**** Data

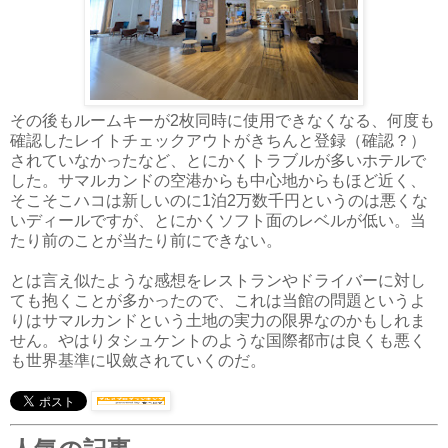
その後もルームキーが2枚同時に使用できなくなる、何度も
確認したレイトチェックアウトがきちんと登録（確認？）
されていなかったなど、とにかくトラブルが多いホテルで
した。サマルカンドの空港からも中心地からもほど近く、
そこそこハコは新しいのに1泊2万数千円というのは悪くな
いディールですが、とにかくソフト面のレベルが低い。当
たり前のことが当たり前にできない。
とは言え似たような感想をレストランやドライバーに対し
ても抱くことが多かったので、これは当館の問題というよ
りはサマルカンドという土地の実力の限界なのかもしれま
せん。やはりタシュケントのような国際都市は良くも悪く
も世界基準に収斂されていくのだ。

********

*Exercise directions:*
Transcribe exactly the line containing "りはサマルカンドという土地の実力の限界なのかもしれま" along with all later lines of the material, through its last line. Add nothing.

*Response:*
りはサマルカンドという土地の実力の限界なのかもしれま
せん。やはりタシュケントのような国際都市は良くも悪く
も世界基準に収斂されていくのだ。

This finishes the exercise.